Между тем иллюзий по поводу этого мира я не питал. Всевидение не оставляло для них простора. Где-то за морским горизонтом были убийственные пустыни, мертвящие холода, сводящие с ума слякоть и морось, где-то разумные особи убивали себе подобных с единственной целью — совладать с голодом и выжить... Как и подобает всякому достаточно просторному миру, этот состоял не только из солнца, зелени и бабочек, но и из крови, грязи и пепла, был написан не только переливами радуги, но и черными, и белыми красками, а по большей части — серыми. Мне повезло пробудиться на Огигии, несказанно повезло. Все могло сложиться иначе, и мизантропом я сделался бы намного раньше, а не на склоне этой своей жизни...
А до той поры Калипсо воспитывала во мне человека.
Например, с особенным весельем, самозабвенно обучала искусству любви.
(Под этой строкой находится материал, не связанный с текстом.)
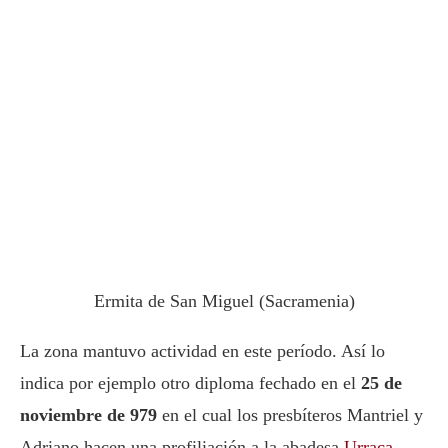
Ermita de San Miguel (Sacramenia)
La zona mantuvo actividad en este período. Así lo
indica por ejemplo otro diploma fechado en el
25 de
noviembre de 979
en el cual los presbíteros Mantriel y
Adriano hacen una profiliación a la abadesa
Urraca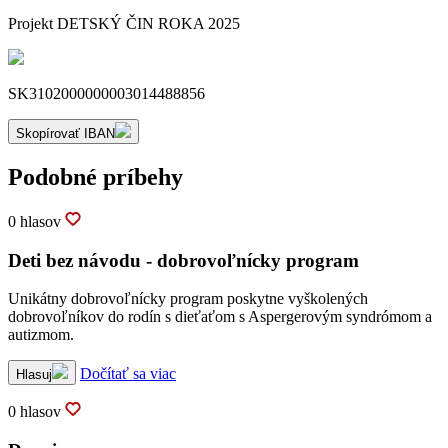
Projekt DETSKÝ ČIN ROKA 2025
SK3102000000003014488856
Skopírovať IBAN
Podobné príbehy
0 hlasov
Deti bez návodu - dobrovoľnícky program
Unikátny dobrovoľnícky program poskytne vyškolených
dobrovoľníkov do rodín s dieťaťom s Aspergerovým syndrómom a
autizmom.
Dočítať sa viac
Hlasuj
0 hlasov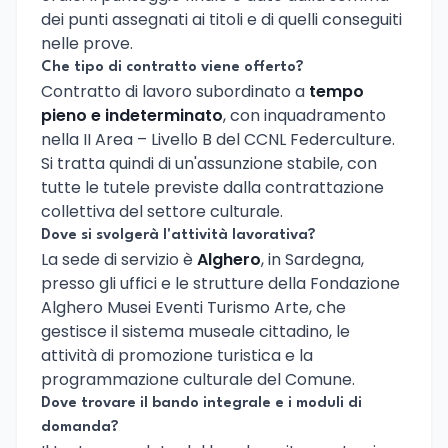
dei punti assegnati ai titoli e di quelli conseguiti
nelle prove.
Che tipo di contratto viene offerto?
Contratto di lavoro subordinato a
tempo
pieno e indeterminato
, con inquadramento
nella II Area – Livello B del CCNL Federculture.
Si tratta quindi di un'assunzione stabile, con
tutte le tutele previste dalla contrattazione
collettiva del settore culturale.
Dove si svolgerà l'attività lavorativa?
La sede di servizio è
Alghero
, in Sardegna,
presso gli uffici e le strutture della Fondazione
Alghero Musei Eventi Turismo Arte, che
gestisce il sistema museale cittadino, le
attività di promozione turistica e la
programmazione culturale del Comune.
Dove trovare il bando integrale e i moduli di
domanda?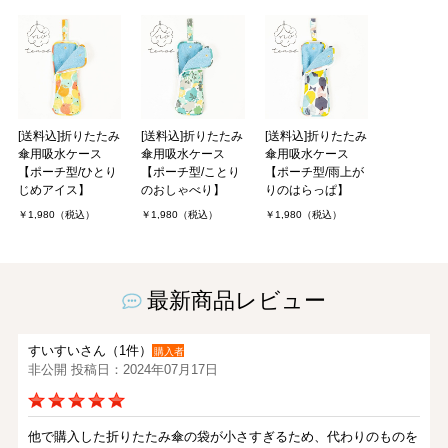
[送料込]折りたたみ
[送料込]折りたたみ
[送料込]折りたたみ
傘用吸水ケース
傘用吸水ケース
傘用吸水ケース
【ポーチ型/ひとり
【ポーチ型/ことり
【ポーチ型/雨上が
じめアイス】
のおしゃべり】
りのはらっぱ】
￥1,980（税込）
￥1,980（税込）
￥1,980（税込）
最新商品レビュー
すいすいさん（1件）
購入者
非公開 投稿日：2024年07月17日
他で購入した折りたたみ傘の袋が小さすぎるため、代わりのものを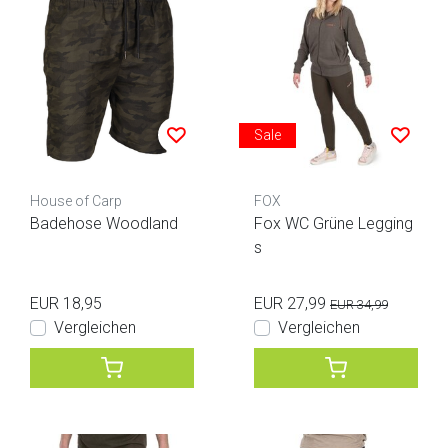
Sale
House of Carp
FOX
Badehose Woodland
Fox WC Grüne Legging
s
EUR 18,95
EUR 27,99
EUR 34,99
Vergleichen
Vergleichen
Эта часть мозаики окрашена в самые яркие цвета. Я люблю об этом вспоминать. Вспоминать — но не рассказывать. Все, что происходило между мной и Калипсо, принадлежит только нам.
Не знаю, зачем она это делала. Но своего добилась. Впрочем, я был неплохим учеником.
Ей удалось меня приручить. В какой-то момент я прекратил инстинктивное сопротивление, а затем обнаружил, что мне нравится быть ее игрушкой. В конце концов, я и был задуман игрушкой с самого начала.
Ко всем своим прочим достоинствам, Калипсо была любознательна. Все женщины любопытны, но она хотела не новостей — какие на Огигии новости! — а новых знаний. Редко я встречал столь благодарного слушателя.
Жаль, мне так и не удалось убедить ее, что Ойкумена — не просто очень большой остров, а совокупность материков, прихотливо выступающих над каменистым шаром в водяной оболочке. Кажется, интуитивно она склонялась к модели мироздания по Фалесу[84] — внутренняя поверхность жидкой сферы, по которой плавают островки суши. С математикой она была почти не знакома, законы физики принимала весьма избирательно, отчего моя система аргументов неизменно отступала перед женской логикой.
Впрочем, концепция множественности миров ее вдохновила и потрясла. Должно быть, Калипсо сочла ее достаточно безумной, чтобы быть истинной... Нам было чем занять себя темными прохладными вечерами, и это не обязательно была телесная любовь. «Я готова слушать», — объявляла Калипсо. «Ты уверена, что хочешь об этом знать?» — уточнял я. — «Нет, — говорила она нетерпеливо. — Но скоро это выяснится...» И я рассказывал о летающих городах фуаленербенгов, о машине мироздания алерсэйгарызов, о каменных кораблях тунсеттонов... «А каков он, твой Создатель Всех Миров? Он похож на Зевса?» — «Он не похож ни на что, вмещающееся в человеческом воображении. Ведь это не человек, и даже не высшее существо. Это чистый свет из ниоткуда, это движение без движимого, это сила без первоисточника...» — «Он сейчас видит и слышит нас?» — «Не так, моя Калипсо. Он может видеть и слышать все, что происходит в его мирах. Вопрос лишь в том, достаточно ли мы велики, чтобы привлечь к себе его внимание...» — «Мне кажется, я вполне хороша собой, чтобы боги поглядывали в мою сторону хотя бы изредка». — «Насколько я понимаю, у Создателя своеобразные представления о прекрасном». — «А ты его видел?» — «Иногда мне кажется, что я был рядом с ним, быть может — в его руках. Хотя вряд ли такое возможно. Ведь я возник в одном из миров, которые он сотворил для себя, но посещал крайне редко...»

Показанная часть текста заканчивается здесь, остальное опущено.